As of now there is only a single “public facing” component of the Predator system we need to be concerned with. It is responsible for modifying the movement offsets of non-player creatures, and it is accessible through the executePredator function. This function requires the following parameters to be provided:
- The player’s X, Y, and Z coordinate values.
- The target enemy’s X, Y, and Z coordinate values.

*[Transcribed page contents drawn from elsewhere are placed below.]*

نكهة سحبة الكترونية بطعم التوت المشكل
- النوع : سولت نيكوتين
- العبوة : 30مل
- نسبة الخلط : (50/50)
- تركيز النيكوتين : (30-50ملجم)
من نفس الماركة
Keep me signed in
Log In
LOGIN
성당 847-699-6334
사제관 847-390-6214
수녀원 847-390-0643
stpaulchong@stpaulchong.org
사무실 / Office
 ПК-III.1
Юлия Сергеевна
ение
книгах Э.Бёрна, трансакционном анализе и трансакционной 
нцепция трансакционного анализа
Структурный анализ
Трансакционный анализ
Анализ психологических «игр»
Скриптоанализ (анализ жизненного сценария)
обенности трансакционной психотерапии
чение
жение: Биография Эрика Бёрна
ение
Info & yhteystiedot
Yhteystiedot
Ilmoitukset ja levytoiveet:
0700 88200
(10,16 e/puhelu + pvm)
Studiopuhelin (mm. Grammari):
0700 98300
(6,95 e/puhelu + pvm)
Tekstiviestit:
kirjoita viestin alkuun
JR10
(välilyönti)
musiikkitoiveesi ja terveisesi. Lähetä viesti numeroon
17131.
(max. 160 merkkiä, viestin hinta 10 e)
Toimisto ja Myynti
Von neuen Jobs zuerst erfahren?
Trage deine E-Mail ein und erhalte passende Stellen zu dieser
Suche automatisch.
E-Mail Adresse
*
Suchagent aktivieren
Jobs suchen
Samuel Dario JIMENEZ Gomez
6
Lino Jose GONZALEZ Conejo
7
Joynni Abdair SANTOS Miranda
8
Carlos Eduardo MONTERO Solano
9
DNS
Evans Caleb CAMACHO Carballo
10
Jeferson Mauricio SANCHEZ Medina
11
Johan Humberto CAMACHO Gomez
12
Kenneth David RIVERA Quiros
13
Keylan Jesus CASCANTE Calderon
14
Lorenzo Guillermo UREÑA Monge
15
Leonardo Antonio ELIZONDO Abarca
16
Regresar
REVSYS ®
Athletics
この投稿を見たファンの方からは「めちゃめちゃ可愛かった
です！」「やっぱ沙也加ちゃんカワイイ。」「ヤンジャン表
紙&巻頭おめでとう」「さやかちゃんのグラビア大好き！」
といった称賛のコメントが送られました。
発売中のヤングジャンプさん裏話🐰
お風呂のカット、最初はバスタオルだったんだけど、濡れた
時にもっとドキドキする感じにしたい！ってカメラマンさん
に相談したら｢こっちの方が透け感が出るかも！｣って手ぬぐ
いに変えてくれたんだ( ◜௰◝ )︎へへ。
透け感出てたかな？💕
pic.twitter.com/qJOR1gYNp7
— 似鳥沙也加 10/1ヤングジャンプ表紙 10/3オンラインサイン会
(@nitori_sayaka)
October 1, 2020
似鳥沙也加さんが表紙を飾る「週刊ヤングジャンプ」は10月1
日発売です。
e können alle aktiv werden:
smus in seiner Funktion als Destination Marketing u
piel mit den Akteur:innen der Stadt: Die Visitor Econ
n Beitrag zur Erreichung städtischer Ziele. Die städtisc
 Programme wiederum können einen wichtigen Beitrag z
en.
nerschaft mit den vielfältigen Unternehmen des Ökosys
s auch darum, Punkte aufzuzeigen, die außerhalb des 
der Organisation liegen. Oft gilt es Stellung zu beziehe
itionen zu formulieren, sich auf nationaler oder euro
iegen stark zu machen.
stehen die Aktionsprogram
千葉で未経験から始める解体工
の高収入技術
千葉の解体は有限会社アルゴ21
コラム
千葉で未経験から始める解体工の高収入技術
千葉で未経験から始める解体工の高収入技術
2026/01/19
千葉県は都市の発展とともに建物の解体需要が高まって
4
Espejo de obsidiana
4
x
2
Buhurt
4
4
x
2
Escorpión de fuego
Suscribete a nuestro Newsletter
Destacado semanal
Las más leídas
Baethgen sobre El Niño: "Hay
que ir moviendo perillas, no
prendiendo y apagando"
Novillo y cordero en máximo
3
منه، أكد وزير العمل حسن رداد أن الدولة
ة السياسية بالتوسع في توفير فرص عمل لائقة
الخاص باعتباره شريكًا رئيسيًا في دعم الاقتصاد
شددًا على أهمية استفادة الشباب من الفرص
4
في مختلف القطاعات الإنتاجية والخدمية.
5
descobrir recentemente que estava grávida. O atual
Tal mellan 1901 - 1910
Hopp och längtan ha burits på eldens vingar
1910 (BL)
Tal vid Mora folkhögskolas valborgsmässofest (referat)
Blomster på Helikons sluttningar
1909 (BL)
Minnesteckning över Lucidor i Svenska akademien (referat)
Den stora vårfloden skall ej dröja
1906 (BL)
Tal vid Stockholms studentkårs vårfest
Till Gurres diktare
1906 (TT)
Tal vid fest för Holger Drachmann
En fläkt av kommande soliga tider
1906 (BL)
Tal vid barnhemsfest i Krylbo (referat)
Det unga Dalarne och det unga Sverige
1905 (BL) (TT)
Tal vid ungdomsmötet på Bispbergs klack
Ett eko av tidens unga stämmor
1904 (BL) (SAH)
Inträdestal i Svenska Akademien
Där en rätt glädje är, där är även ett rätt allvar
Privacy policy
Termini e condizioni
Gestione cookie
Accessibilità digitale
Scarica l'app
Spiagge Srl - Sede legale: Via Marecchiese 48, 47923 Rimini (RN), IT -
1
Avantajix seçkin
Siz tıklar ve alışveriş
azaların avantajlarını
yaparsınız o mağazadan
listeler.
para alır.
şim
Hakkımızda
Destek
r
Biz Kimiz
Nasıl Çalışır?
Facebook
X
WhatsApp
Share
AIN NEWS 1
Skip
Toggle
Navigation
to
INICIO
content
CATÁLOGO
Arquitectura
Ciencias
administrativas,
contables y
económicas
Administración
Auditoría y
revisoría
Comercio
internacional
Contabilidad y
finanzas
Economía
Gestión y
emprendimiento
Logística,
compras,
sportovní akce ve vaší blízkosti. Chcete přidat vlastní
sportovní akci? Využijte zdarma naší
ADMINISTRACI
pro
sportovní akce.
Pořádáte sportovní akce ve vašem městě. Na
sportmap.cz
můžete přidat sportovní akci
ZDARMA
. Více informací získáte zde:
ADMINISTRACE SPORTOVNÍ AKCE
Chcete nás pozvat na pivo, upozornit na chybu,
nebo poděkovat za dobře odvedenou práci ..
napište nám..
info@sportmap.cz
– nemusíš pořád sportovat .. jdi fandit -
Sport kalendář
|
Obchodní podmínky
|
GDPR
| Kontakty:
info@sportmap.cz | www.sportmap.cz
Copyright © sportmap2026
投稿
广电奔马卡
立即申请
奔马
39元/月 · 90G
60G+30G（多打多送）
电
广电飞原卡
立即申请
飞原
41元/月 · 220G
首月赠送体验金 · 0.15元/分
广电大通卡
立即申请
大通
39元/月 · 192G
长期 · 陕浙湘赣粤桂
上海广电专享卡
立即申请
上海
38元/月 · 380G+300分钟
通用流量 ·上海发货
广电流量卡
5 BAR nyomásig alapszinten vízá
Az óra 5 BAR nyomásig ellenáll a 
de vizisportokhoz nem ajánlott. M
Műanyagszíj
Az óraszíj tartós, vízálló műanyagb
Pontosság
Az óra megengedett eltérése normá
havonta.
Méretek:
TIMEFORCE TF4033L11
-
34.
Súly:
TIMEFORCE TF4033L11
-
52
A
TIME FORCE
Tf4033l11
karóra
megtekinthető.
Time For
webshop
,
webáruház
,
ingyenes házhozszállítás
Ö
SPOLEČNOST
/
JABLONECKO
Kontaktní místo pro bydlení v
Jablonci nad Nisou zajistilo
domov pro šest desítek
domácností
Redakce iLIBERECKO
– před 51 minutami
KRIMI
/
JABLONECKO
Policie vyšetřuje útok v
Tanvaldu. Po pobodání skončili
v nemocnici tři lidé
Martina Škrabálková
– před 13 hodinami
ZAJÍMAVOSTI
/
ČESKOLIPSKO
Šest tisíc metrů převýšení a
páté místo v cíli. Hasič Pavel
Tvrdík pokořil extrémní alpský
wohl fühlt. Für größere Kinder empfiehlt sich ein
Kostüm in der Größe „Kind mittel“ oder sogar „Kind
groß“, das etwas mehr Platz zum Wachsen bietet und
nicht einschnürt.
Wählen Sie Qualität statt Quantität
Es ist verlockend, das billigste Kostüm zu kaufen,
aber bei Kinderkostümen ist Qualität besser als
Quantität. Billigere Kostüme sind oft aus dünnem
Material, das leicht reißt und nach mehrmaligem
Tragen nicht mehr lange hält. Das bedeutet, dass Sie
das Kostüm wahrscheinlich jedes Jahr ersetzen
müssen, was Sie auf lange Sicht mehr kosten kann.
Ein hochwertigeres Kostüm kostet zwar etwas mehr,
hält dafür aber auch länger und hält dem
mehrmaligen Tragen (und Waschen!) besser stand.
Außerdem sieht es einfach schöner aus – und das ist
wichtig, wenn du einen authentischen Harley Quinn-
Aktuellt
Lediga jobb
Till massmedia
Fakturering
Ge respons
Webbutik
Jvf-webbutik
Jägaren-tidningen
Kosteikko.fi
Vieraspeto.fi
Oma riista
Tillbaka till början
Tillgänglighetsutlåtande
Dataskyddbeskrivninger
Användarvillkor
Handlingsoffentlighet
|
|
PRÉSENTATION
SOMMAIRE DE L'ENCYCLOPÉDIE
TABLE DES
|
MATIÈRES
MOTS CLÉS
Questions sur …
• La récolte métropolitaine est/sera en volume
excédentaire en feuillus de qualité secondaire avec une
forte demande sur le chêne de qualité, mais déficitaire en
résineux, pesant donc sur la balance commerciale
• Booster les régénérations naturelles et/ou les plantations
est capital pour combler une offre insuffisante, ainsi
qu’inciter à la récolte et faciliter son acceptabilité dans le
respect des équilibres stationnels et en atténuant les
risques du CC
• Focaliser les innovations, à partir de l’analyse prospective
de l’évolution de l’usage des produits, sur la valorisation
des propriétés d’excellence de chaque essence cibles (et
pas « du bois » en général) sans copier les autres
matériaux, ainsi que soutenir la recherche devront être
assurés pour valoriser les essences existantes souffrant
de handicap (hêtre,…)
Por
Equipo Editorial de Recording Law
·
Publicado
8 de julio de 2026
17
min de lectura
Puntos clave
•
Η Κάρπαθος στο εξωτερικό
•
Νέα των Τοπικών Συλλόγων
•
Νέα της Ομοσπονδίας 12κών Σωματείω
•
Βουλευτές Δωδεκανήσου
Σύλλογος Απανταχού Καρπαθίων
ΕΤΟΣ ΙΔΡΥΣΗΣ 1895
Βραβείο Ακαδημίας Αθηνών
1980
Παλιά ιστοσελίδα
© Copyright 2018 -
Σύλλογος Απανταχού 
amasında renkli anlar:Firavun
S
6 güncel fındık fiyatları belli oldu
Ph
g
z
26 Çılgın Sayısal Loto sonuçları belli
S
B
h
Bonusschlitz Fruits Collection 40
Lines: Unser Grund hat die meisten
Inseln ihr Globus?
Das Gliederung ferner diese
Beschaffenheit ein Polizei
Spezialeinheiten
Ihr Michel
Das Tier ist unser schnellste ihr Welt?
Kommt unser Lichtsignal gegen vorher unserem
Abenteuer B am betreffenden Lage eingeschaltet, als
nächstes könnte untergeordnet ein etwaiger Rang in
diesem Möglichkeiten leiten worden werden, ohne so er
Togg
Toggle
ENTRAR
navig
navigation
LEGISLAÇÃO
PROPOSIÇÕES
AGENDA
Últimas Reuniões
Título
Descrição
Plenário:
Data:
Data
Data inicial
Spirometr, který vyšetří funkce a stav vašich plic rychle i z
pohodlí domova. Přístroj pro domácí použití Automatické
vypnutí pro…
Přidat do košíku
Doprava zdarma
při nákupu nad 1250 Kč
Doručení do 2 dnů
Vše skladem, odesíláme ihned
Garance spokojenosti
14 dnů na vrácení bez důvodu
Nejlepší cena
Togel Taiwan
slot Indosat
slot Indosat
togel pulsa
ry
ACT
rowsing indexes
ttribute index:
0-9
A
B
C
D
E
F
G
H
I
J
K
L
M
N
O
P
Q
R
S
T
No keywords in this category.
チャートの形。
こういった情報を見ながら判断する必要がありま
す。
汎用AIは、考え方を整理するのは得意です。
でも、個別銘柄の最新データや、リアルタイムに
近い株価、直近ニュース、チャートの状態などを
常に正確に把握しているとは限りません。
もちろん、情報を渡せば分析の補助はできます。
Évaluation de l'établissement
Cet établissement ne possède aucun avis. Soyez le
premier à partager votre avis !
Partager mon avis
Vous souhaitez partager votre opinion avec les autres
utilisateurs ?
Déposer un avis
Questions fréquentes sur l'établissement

- The target enemy’s dimensional scales (height, width, and depth).
- The target enemy’s X, Y, and Z movement offsets.
All of these values are expected to be in floating point form — which is no big deal in the case of Dark Souls III, since it seems to use all floats for its coordinate values. Further discussion regarding what these parameters are, and how to pass them to the function, will be covered in the Predator-specific article. That aside, we have ourselves here an opportunity to see a real case of how we might go about invoking it, in this case for Dark Souls III.
The return values of the Predator system are stored in the eax, ebx, and ecx registers. These registers will hold the updated X, Y, and Z movement offsets respectively. So, we’ll be updating the contents of the xmm6 register with those values when all is said and done.
Some Things to Keep in Mind…
We will want to ensure that it is not the player whose coordinates are being updated before calling the Predator system. I have not added player speed governance functionality into the Predator system yet; for now, it is strictly for enemy movement. Since I usually add a player speed hook for each game, I really should add some sort of player component, and hell I’ll get around to doing it sometime soon…OK!?
We must also bear in mind that our player coordinate pointer (playerCoords), which we will be using to check for target creature identity, may very well not be initialized yet at the time of the location update code executing. So we must make sure that is initialized before even deigning to think about calling the Predator function!
Everything else that we need should be right here at our fingertips. The only other thing that is a bit of a stumbling block here is the requirement that the data being passed is in the correct form. In particular, dumping an XMM register’s value onto the stack as a parameter directly from the register is not supported for the fourth parameter. This will be discussed in greater detail in the Predator-specific article — for now I’ll settle with simply showing you how to pass movement offset values originating from an XMM register as a parameter correctly.
Let’s take a look at the first bit of code we’ll be writing. This code will be responsible for checking that the needed pointers have undergone initialization, that the player isn’t the one moving, and for performing the needed preservation of data onto the stack.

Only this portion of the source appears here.